Bayesian Estimation with pymc3
Let’s say you want to compare some statistic across two populations. The most common way to do this is run a t-test and calculate a p-value. However, p-values are notoriously unintuitive, leading to much confusion on what they are actually telling you. This guide will show you how compare this statistic using Bayesian estimation instead, giving you nice and interpretable results. In order to do this, you will need the pymc3 package.
Let’s say we want to compare two populations from which we took the data ‘vals1’ and ‘vals2’. We will need to assume a prior distribution that we believe models the distribution of the mean of those values. In this example, we will use normal distributions for all relevant stats. The following code sets the prior distributions of the mean equal for our two groups.
import pymc3 as pm
with pm.Model() as model:
group1_mean = pm.Normal('group1_mean', mean_prior_mean, sd=mean_prior_std)
group2_mean = pm.Normal('group2_mean', mean_prior_mean, sd=mean_prior_std)
Also set a prior distribution for our believe about the standard deviation. I will use a normal distribution again with mean and std. dev. of ‘std_prior_mean’ and ‘std_prior_std’.
with pm.Model() as model:
group1_std = pm.Normal('group1_std', std_prior_mean, sd=std_prior_std)

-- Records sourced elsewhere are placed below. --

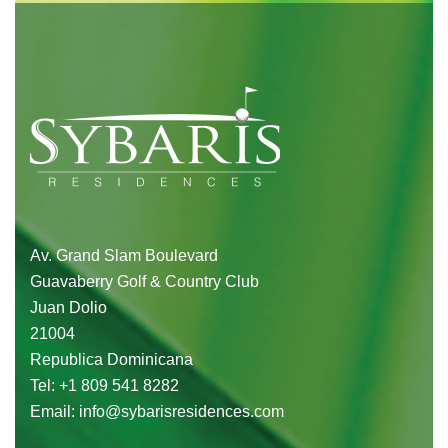
Av. Grand Slam Boulevard
Guavaberry Golf & Country Club
Juan Dolio
21004
Republica Dominicana
Tel:
+1 809 541 8282
Email:
info@sybarisresidences.com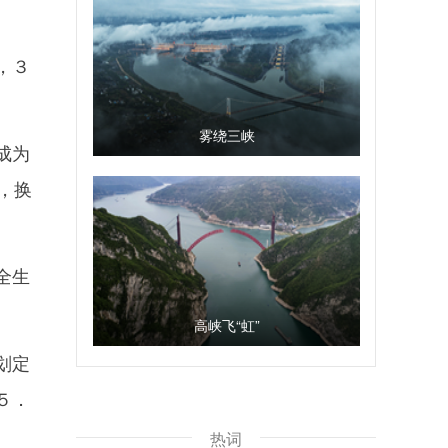
，３
雾绕三峡
成为
，换
全生
高峡飞“虹”
划定
５．
热词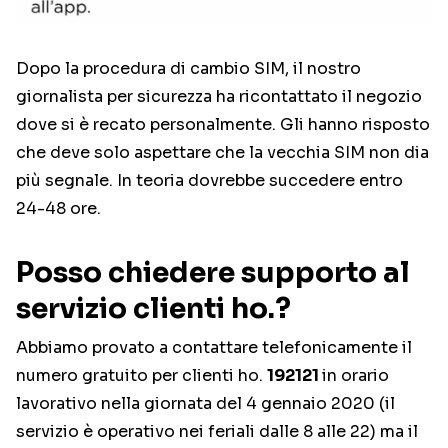
Dopo la procedura di cambio SIM, il nostro
giornalista per sicurezza ha ricontattato il negozio
dove si è recato personalmente. Gli hanno risposto
che deve solo aspettare che la vecchia SIM non dia
più segnale. In teoria dovrebbe succedere entro
24-48 ore.
Posso chiedere supporto al
servizio clienti ho.?
Abbiamo provato a contattare telefonicamente il
numero gratuito per clienti ho.
192121
in orario
lavorativo nella giornata del 4 gennaio 2020 (il
servizio è operativo nei feriali dalle 8 alle 22) ma il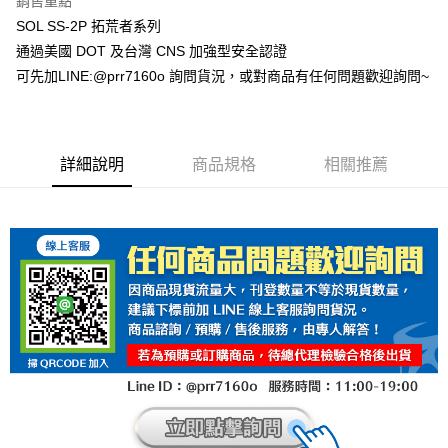
銷售重點
SOL SS-2P 拓荒者系列
通過美國 DOT 及台灣 CNS 加強型安全認證
可先加LINE:@prr7160o 詢問貨況，或對商品有任何問題歡迎詢問~
詳細說明
商品規格
相關推薦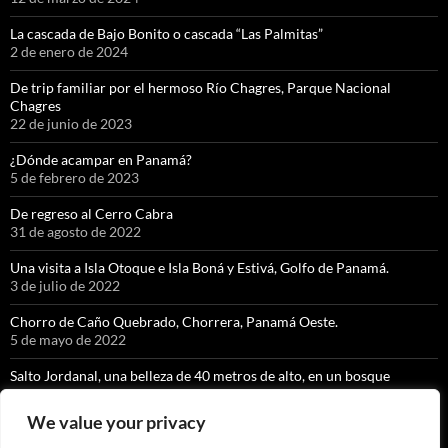
La cascada de Bajo Bonito o cascada “Las Palmitas”
2 de enero de 2024
De trip familiar por el hermoso Río Chagres, Parque Nacional
Chagres
22 de junio de 2023
¿Dónde acampar en Panamá?
5 de febrero de 2023
De regreso al Cerro Cabra
31 de agosto de 2022
Una visita a Isla Otoque e Isla Boná y Estivá, Golfo de Panamá.
3 de julio de 2022
Chorro de Caño Quebrado, Chorrera, Panamá Oeste.
5 de mayo de 2022
Salto Jordanal, una belleza de 40 metros de alto, en un bosque
nuboso exquisito.
8 de abril de 2022
We value your privacy
La cascada con caída libre más alta de Panamá” KIKI, Soloy, Comarca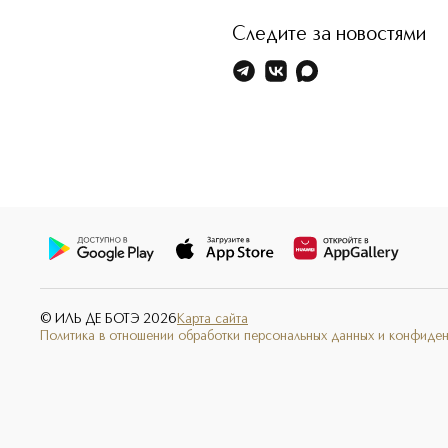
Следите за новостями
© ИЛЬ ДЕ БОТЭ
2026
Карта сайта
Политика в отношении обработки персональных данных и конфиде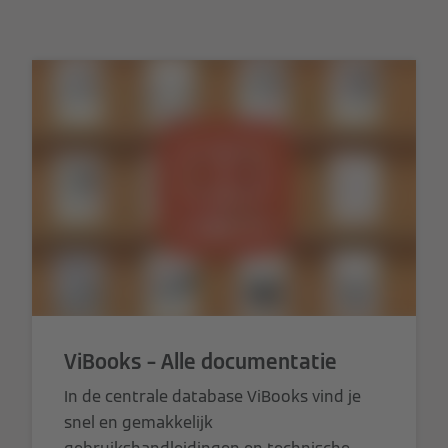
ViBooks – Alle documentatie
In de centrale database ViBooks vind je
snel en gemakkelijk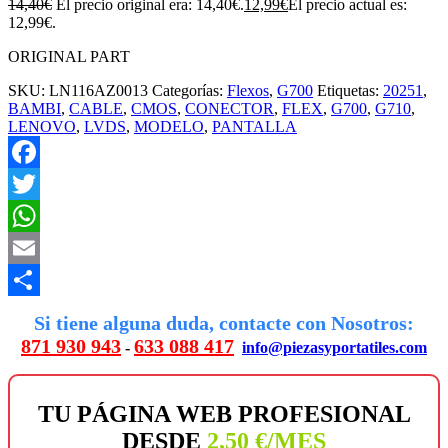
14,40
€
El precio original era: 14,40€.
12,99
€
El precio actual es:
12,99€.
ORIGINAL PART
SKU:
LN116AZ0013
Categorías:
Flexos
,
G700
Etiquetas:
20251
,
BAMBI
,
CABLE
,
CMOS
,
CONECTOR
,
FLEX
,
G700
,
G710
,
LENOVO
,
LVDS
,
MODELO
,
PANTALLA
Facebook
Twitter
WhatsApp
Email
Compartir
Si tiene alguna duda, contacte con Nosotros:
871 930 943
633 088 417
-
info@piezasyportatiles.com
TU PÁGINA WEB PROFESIONAL
DESDE
2,50 €/MES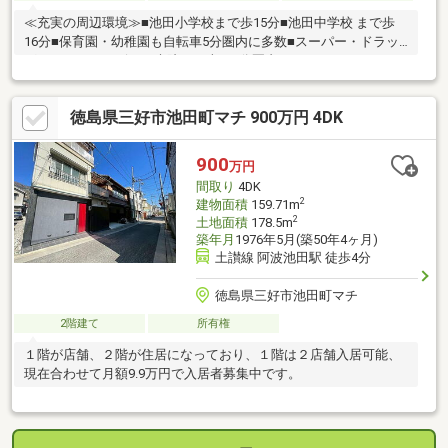
≪充実の周辺環境≫■池田小学校まで歩15分■池田中学校 まで歩
16分■保育園・幼稚園も自転車5分圏内に多数■スーパー・ドラッ
グストア・コンビニ・病院まで車で5分圏内
徳島県三好市池田町マチ 900万円 4DK
900
万円
間取り
4DK
2
建物面積
159.71m
2
土地面積
178.5m
築年月
1976年5月(築50年4ヶ月)
土讃線 阿波池田駅 徒歩4分
徳島県三好市池田町マチ
2階建て
所有権
１階が店舗、２階が住居になっており、１階は２店舗入居可能、
現在合わせて月額9.9万円で入居者募集中です。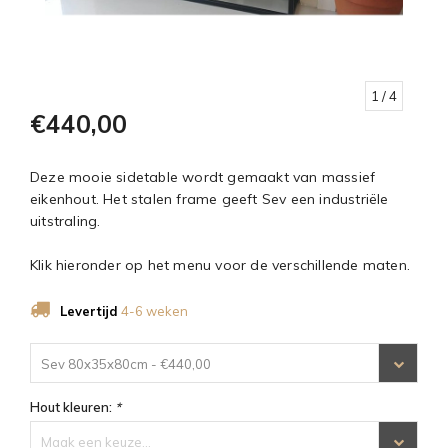
1
/ 4
€440,00
Deze mooie sidetable wordt gemaakt van massief
eikenhout. Het stalen frame geeft Sev een industriële
uitstraling.
Klik hieronder op het menu voor de verschillende maten.
Levertijd
4-6 weken
Sev 80x35x80cm - €440,00
Hout kleuren:
*
Maak een keuze...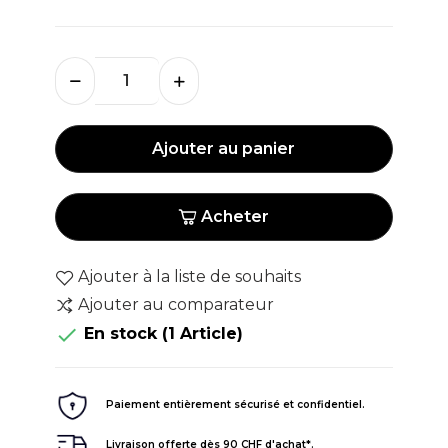
Ajouter au panier
Acheter
Ajouter à la liste de souhaits
Ajouter au comparateur

En stock
(1 Article)
Paiement entièrement sécurisé et confidentiel.
Livraison offerte dès 90 CHF d'achat*.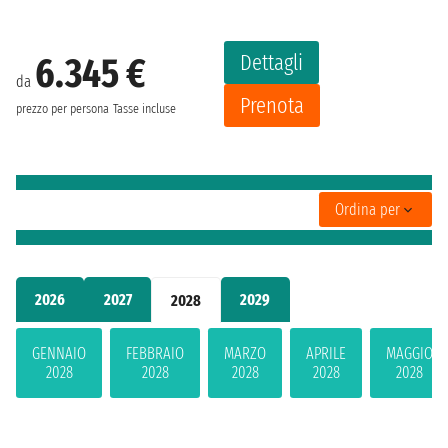
Dettagli
6.345 €
da
Prenota
prezzo per persona
Tasse incluse
Ordina per
2026
2027
2029
2028
GENNAIO
FEBBRAIO
MARZO
APRILE
MAGGIO
2028
2028
2028
2028
2028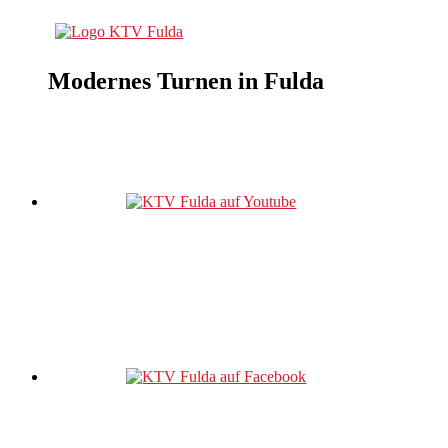
Modernes Turnen in Fulda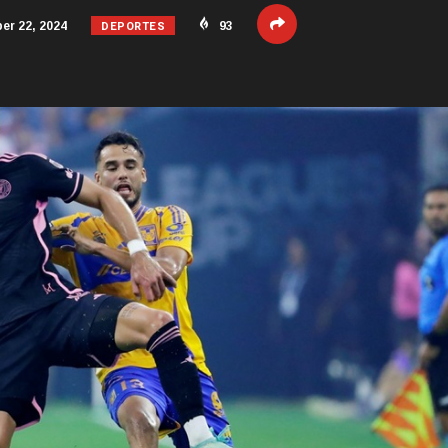
DEPORTES
r 22, 2024
93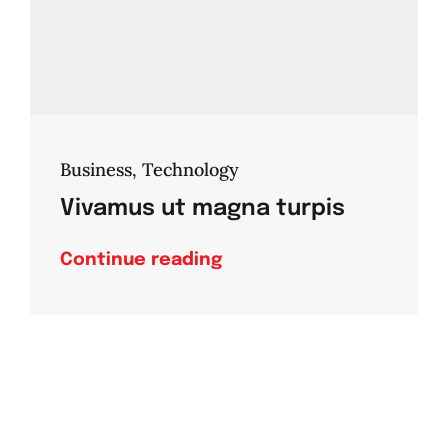
Business
,
Technology
Vivamus ut magna turpis
Continue reading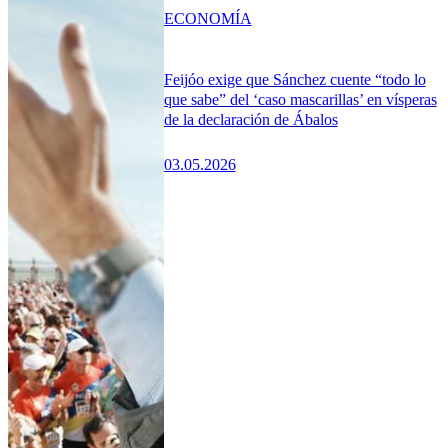
ECONOMÍA
Feijóo exige que Sánchez cuente “todo lo
que sabe” del ‘caso mascarillas’ en vísperas
de la declaración de Ábalos
03.05.2026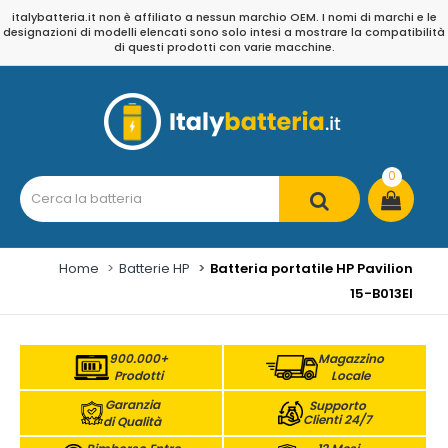
italybatteria.it non è affiliato a nessun marchio OEM. I nomi di marchi e le
designazioni di modelli elencati sono solo intesi a mostrare la compatibilità
di questi prodotti con varie macchine.
0
Home
Batterie HP
Batteria portatile HP Pavilion
15-B013EI
900.000+
Magazzino
Prodotti
Locale
Garanzia
Supporto
Clienti 24/7
di Qualità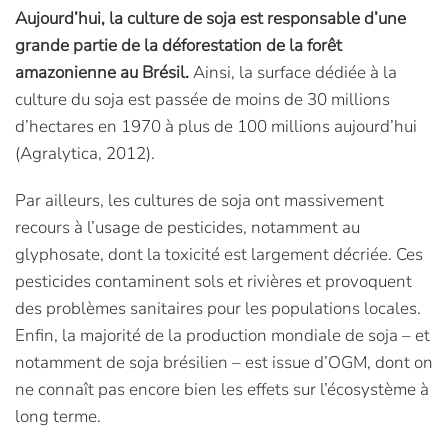
Aujourd’hui, la culture de soja est responsable d’une
grande partie de la déforestation de la forêt
amazonienne au Brésil.
Ainsi, la surface dédiée à la
culture du soja est passée de moins de 30 millions
d’hectares en 1970 à plus de 100 millions aujourd’hui
(Agralytica, 2012).
Par ailleurs, les cultures de soja ont massivement
recours à l’usage de pesticides, notamment au
glyphosate, dont la toxicité est largement décriée. Ces
pesticides contaminent sols et rivières et provoquent
des problèmes sanitaires pour les populations locales.
Enfin, la majorité de la production mondiale de soja – et
notamment de soja brésilien – est issue d’OGM, dont on
ne connaît pas encore bien les effets sur l’écosystème à
long terme.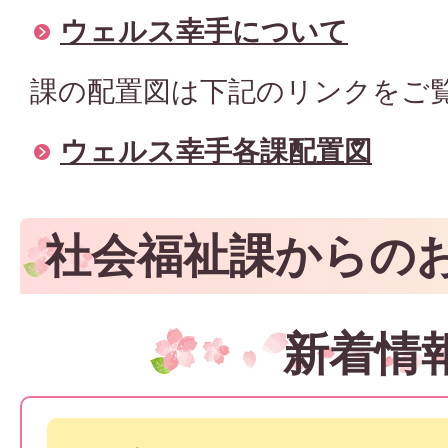
ウェルス幸手について
課の配置図は下記のリンクをご
ウェルス幸手各課配置図
社会福祉課からの
新着情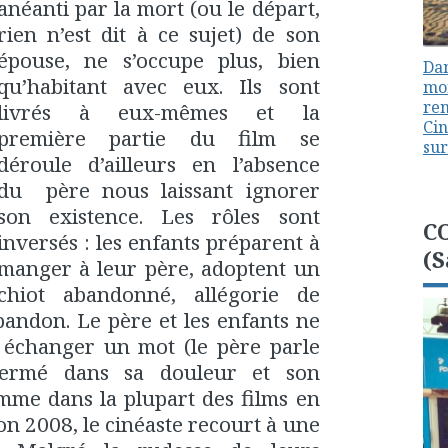
anéanti par la mort (ou le départ,
rien n’est dit à ce sujet) de son
épouse, ne s’occupe plus, bien
Dan
qu’habitant avec eux. Ils sont
mon
ren
livrés à eux-mêmes et la
Cin
première partie du film se
sur
déroule d’ailleurs en l’absence
du père nous laissant ignorer
son existence. Les rôles sont
C
inversés : les enfants préparent à
(S
manger à leur père, adoptent un
chiot abandonné, allégorie de
bandon. Le père et les enfants ne
s échanger un mot (le père parle
nfermé dans sa douleur et son
mme dans la plupart des films en
on 2008, le cinéaste recourt à une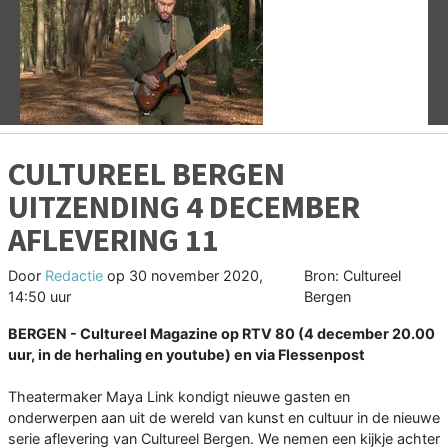
Vorige
V
CULTUREEL BERGEN
UITZENDING 4 DECEMBER
AFLEVERING 11
Door
Redactie
op
30 november 2020,
Bron: Cultureel
14:50 uur
Bergen
BERGEN - Cultureel Magazine op RTV 80 (4 december 20.00
uur, in de herhaling en youtube) en via Flessenpost
Theatermaker Maya Link kondigt nieuwe gasten en
onderwerpen aan uit de wereld van kunst en cultuur in de nieuwe
serie aflevering van Cultureel Bergen. We nemen een kijkje achter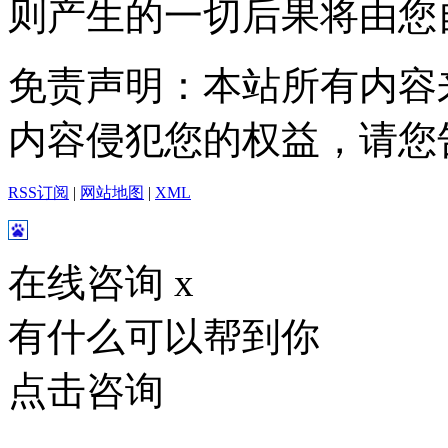
则产生的一切后果将由您
免责声明：本站所有内容
内容侵犯您的权益，请您
RSS订阅
|
网站地图
|
XML
在线咨询
x
有什么可以帮到你
点击咨询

group2_std = pm.Normal('group2_std', std_prior_mean, sd=std_prior_std)
Now that we have defined our prior distributions for the mean and standard deviation, we can combine these into a single distribution for each group. Here is where we differentiate the two groups for the first time. ‘vals1’ and ‘vals2’ are lists with the relevant data for our two populations.
group1 = pm.Normal('group1', mu=group1_mean, sd=group1_std, observed=vals1)
group2 = pm.Normal('group2', mu=group2_mean, sd=group2_std, observed=vals2)
We can also define the differences of means and standard deviations which will give us single numbers and confidence intervals later for easy comparison.
diff_of_means = pm.Deterministic('difference of means', group1_mean - group2_mean)
diff_of_stds = pm.Deterministic('difference of stds', group1_std - group2_std)
Now we just have to use the sample method to update our prior distributions with the relevant data. The pymc3 package will use the No U-turn Sampler, a Markov-chain Monte Carlo method, to estimate our posterior distributions. The more samples you take, the closer the generated distributions will be to the actual posterior distributions.
trace = pm.sample(25000, njobs=1)
We can use the traceplot function to generate plots of all our posterior distributions, ‘group1_mean’, ‘group2_mean’, ‘group1_std’, ‘group2_std’, ‘diff_of_means’, and ‘diff_of_stds’.
Personally, I like using the forestplot function. This will plot the credible intervals of our means and standard deviations on the same plot, making it very easy to see the difference as well as the overlap between the two. This will also display the r-hat statistic which tells you how closely your values have converged. The closer r-hat is to 1, the better convergence you have to the true posterior distributions. Note that you may wish to discard a chunk of data from the beginning from when the NUTS sampler was still converging. In this example, I discarded the first 3000 values.
pm.forestplot(trace[3000:], varnames=[v.name for v in model.vars])